* THE TASK
Your answer is the line containing "され、消費税法の規定が適用されます。" plus every line after it through the end of the records, printed exactly and free of pictures.

═══ MATERIAL SUPPLIED

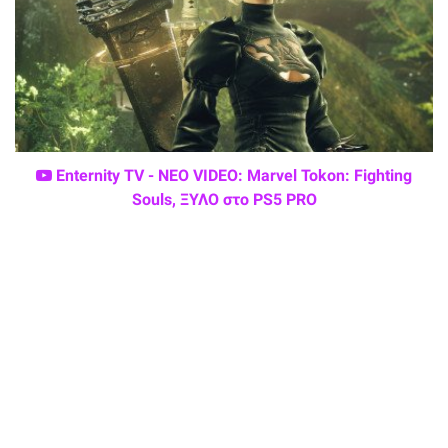
Enternity TV - ΝΕΟ VIDEO: Marvel Tokon: Fighting
Souls, ΞΥΛΟ στο PS5 PRO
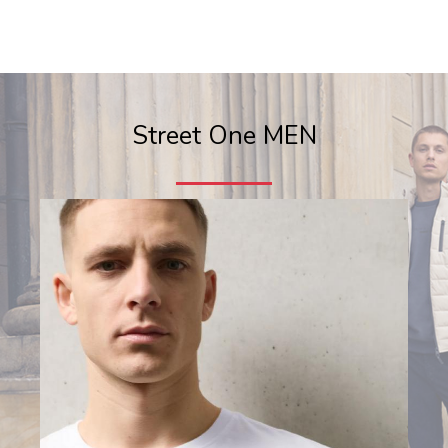
Street One MEN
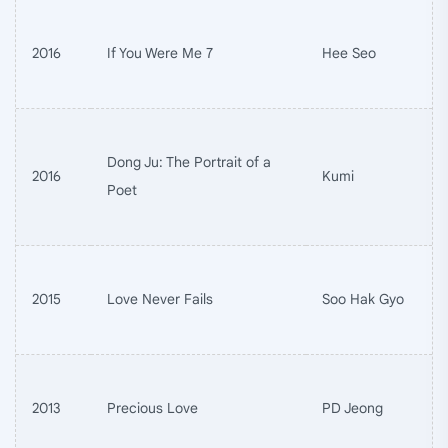
2016
If You Were Me 7
Hee Seo
Dong Ju: The Portrait of a
2016
Kumi
Poet
2015
Love Never Fails
Soo Hak Gyo
2013
Precious Love
PD Jeong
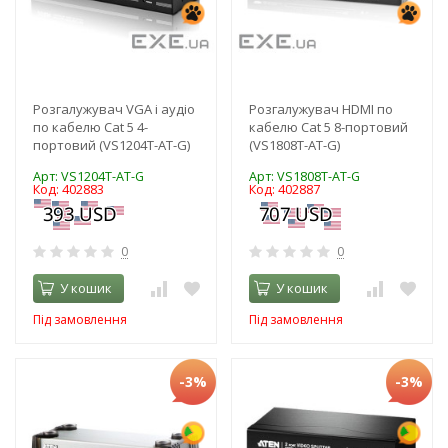
Розгалужувач VGA і аудіо
Розгалужувач HDMI по
по кабелю Cat 5 4-
кабелю Cat 5 8-портовий
портовий (VS1204T-AT-G)
(VS1808T-AT-G)
Арт: VS1204T-AT-G
Арт: VS1808T-AT-G
Код: 402883
Код: 402887
0
0
У кошик
У кошик
Під замовлення
Під замовлення
-3%
-3%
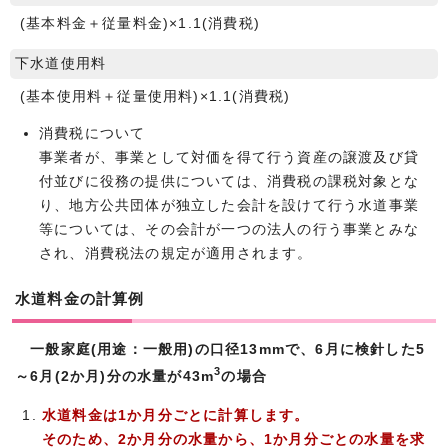
(基本料金＋従量料金)×1.1(消費税)
下水道使用料
(基本使用料＋従量使用料)×1.1(消費税)
消費税について
事業者が、事業として対価を得て行う資産の譲渡及び貸
付並びに役務の提供については、消費税の課税対象とな
り、地方公共団体が独立した会計を設けて行う水道事業
等については、その会計が一つの法人の行う事業とみな
され、消費税法の規定が適用されます。
水道料金の計算例
一般家庭(用途：一般用)の口径13mmで、6月に検針した5
3
～6月(2か月)分の水量が43m
の場合
水道料金は1か月分ごとに計算します。
そのため、2か月分の水量から、1か月分ごとの水量を求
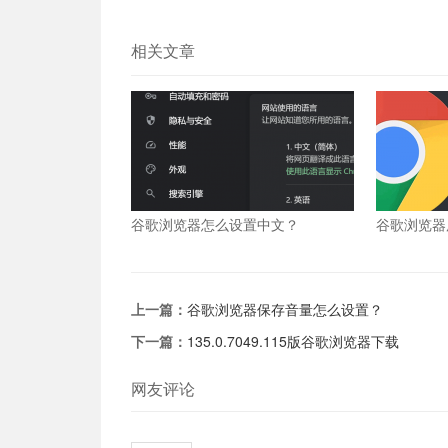
相关文章
谷歌浏览器怎么设置中文？
谷歌浏览器
么办？
上一篇：
谷歌浏览器保存音量怎么设置？
下一篇：
135.0.7049.115版谷歌浏览器下载
网友评论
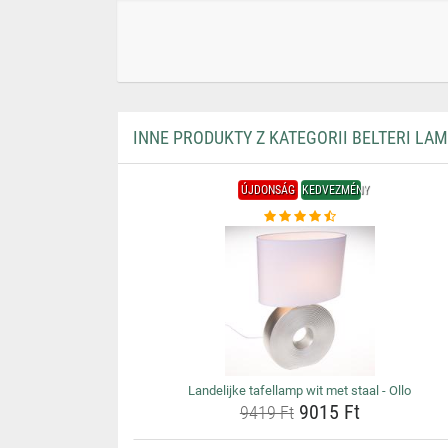
INNE PRODUKTY Z KATEGORII BELTERI LA
ÚJDONSÁG
KEDVEZMÉNY
Landelijke tafellamp wit met staal - Ollo
9015 Ft
9419 Ft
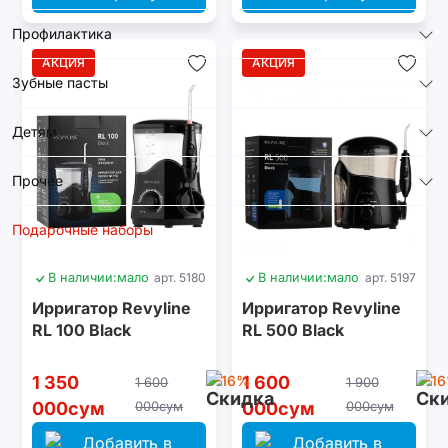
Профилактика
АКЦИЯ
АКЦИЯ
Зубные пасты
Детям
Прочее
Подарочные наборы
В наличии:
мало
арт. 5180
В наличии:
мало
арт. 5197
Ирригатор Revyline
Ирригатор Revyline
RL 100 Black
RL 500 Black
1 350
-16%
1 600
-1
1 600
1 900
000сум
000сум
000сум
000сум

══════

* SOLUTION TO THIS PROBLEM
され、消費税法の規定が適用されます。
水道料金の計算例
一般家庭(用途：一般用)の口径13mmで、6月に検針した5
3
～6月(2か月)分の水量が43m
の場合
水道料金は1か月分ごとに計算します。
そのため、2か月分の水量から、1か月分ごとの水量を求
相关文章
谷歌浏览器怎么设置中文？
谷歌浏览器
么办？
上一篇：
谷歌浏览器保存音量怎么设置？
下一篇：
135.0.7049.115版谷歌浏览器下载
网友评论
INNE PRODUKTY Z KATEGORII BELTERI LA
ÚJDONSÁG
KEDVEZMÉNY
Landelijke tafellamp wit met staal - Ollo
9015 Ft
9419 Ft
Профилактика
АКЦИЯ
АКЦИЯ
Зубные пасты
Детям
Прочее
Подарочные наборы
В наличии:
мало
арт. 5180
В наличии:
мало
арт. 5197
Ирригатор Revyline
Ирригатор Revyline
RL 100 Black
RL 500 Black
1 350
-16%
1 600
-1
1 600
1 900
000сум
000сум
000сум
000сум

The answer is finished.